- TASK OBJECTIVE
Reproduce the listing below as it stands. Leave out each image.

- INPUT FOR THIS TASK
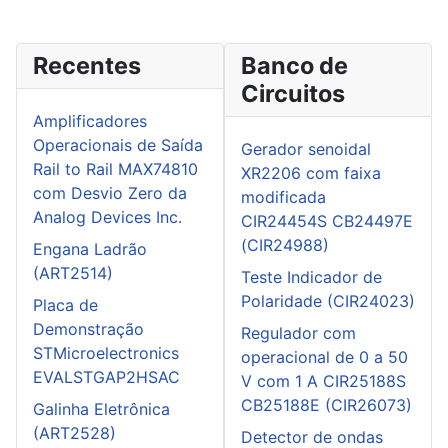
Recentes
Banco de
Circuitos
Amplificadores
Operacionais de Saída
Gerador senoidal
Rail to Rail MAX74810
XR2206 com faixa
com Desvio Zero da
modificada
Analog Devices Inc.
CIR24454S CB24497E
(CIR24988)
Engana Ladrão
(ART2514)
Teste Indicador de
Polaridade (CIR24023)
Placa de
Demonstração
Regulador com
STMicroelectronics
operacional de 0 a 50
EVALSTGAP2HSAC
V com 1 A CIR25188S
CB25188E (CIR26073)
Galinha Eletrônica
(ART2528)
Detector de ondas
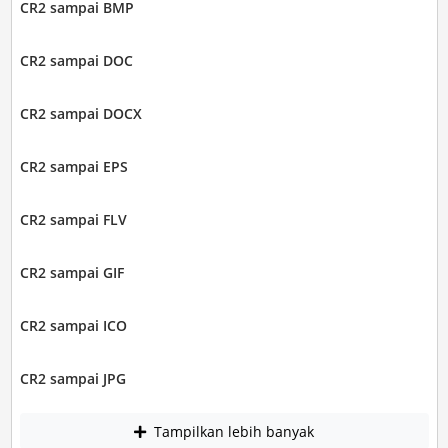
CR2 sampai BMP
CR2 sampai DOC
CR2 sampai DOCX
CR2 sampai EPS
CR2 sampai FLV
CR2 sampai GIF
CR2 sampai ICO
CR2 sampai JPG
Tampilkan lebih banyak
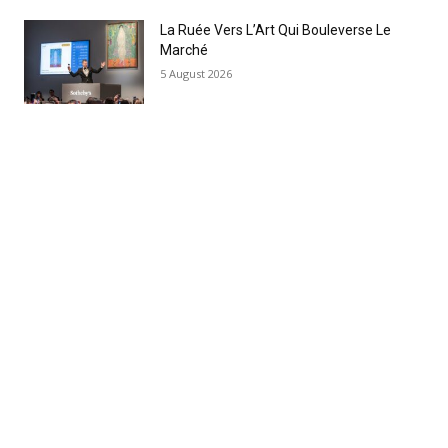
La Ruée Vers L’Art Qui Bouleverse Le
Marché
5 August 2026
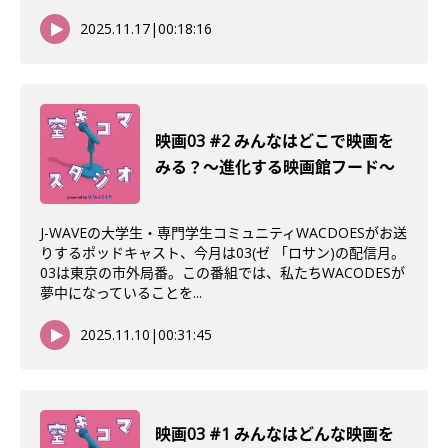
2025.11.17
|
00:18:16
映画03 #2 みんなはどこで映画を
みる？〜進化する映画館フード〜
J-WAVEの大学生・専門学生コミュニティWACDOESがお送
りするポッドキャスト、今月は03(ゼ 「ロサン)の配信月。
03は東京の市外局番。この番組では、私たちWACODESが
夢中になっていることを...
2025.11.10
|
00:31:45
映画03 #1 みんなはどんな映画を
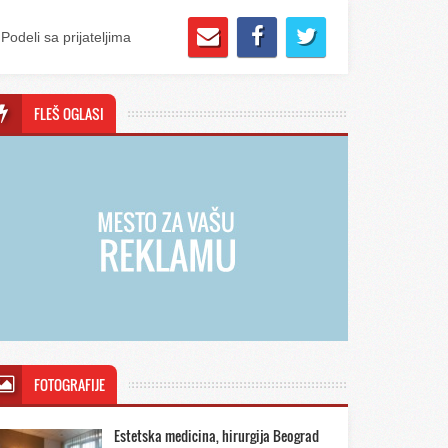
Podeli sa prijateljima
FLEŠ OGLASI
FOTOGRAFIJE
Estetska medicina, hirurgija Beograd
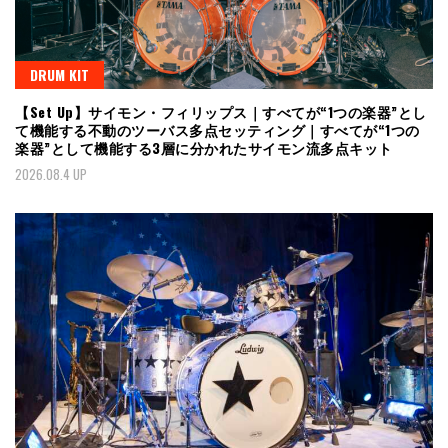
DRUM KIT
【Set Up】サイモン・フィリップス｜すべてが“1つの楽器”とし
て機能する不動のツーバス多点セッティング｜すべてが“1つの
楽器”として機能する3層に分かれたサイモン流多点キット
2026.08.4 UP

- WORKED SOLUTION
Recentes
Banco de
Circuitos
Amplificadores
Operacionais de Saída
Gerador senoidal
Rail to Rail MAX74810
XR2206 com faixa
com Desvio Zero da
modificada
Analog Devices Inc.
CIR24454S CB24497E
(CIR24988)
Engana Ladrão
(ART2514)
Teste Indicador de
Polaridade (CIR24023)
Placa de
Demonstração
Regulador com
STMicroelectronics
operacional de 0 a 50
EVALSTGAP2HSAC
V com 1 A CIR25188S
CB25188E (CIR26073)
Galinha Eletrônica
(ART2528)
Detector de ondas
CR2 sampai BMP
CR2 sampai DOC
CR2 sampai DOCX
CR2 sampai EPS
CR2 sampai FLV
CR2 sampai GIF
CR2 sampai ICO
CR2 sampai JPG
Tampilkan lebih banyak
La Ruée Vers L’Art Qui Bouleverse Le
Marché
5 August 2026
2025.11.17
|
00:18:16
映画03 #2 みんなはどこで映画を
みる？〜進化する映画館フード〜
J-WAVEの大学生・専門学生コミュニティWACDOESがお送
りするポッドキャスト、今月は03(ゼ 「ロサン)の配信月。
03は東京の市外局番。この番組では、私たちWACODESが
夢中になっていることを...
2025.11.10
|
00:31:45
映画03 #1 みんなはどんな映画を
Podeli sa prijateljima
FLEŠ OGLASI
FOTOGRAFIJE
Estetska medicina, hirurgija Beograd
DRUM KIT
【Set Up】サイモン・フィリップス｜すべてが“1つの楽器”とし
て機能する不動のツーバス多点セッティング｜すべてが“1つの
楽器”として機能する3層に分かれたサイモン流多点キット
2026.08.4 UP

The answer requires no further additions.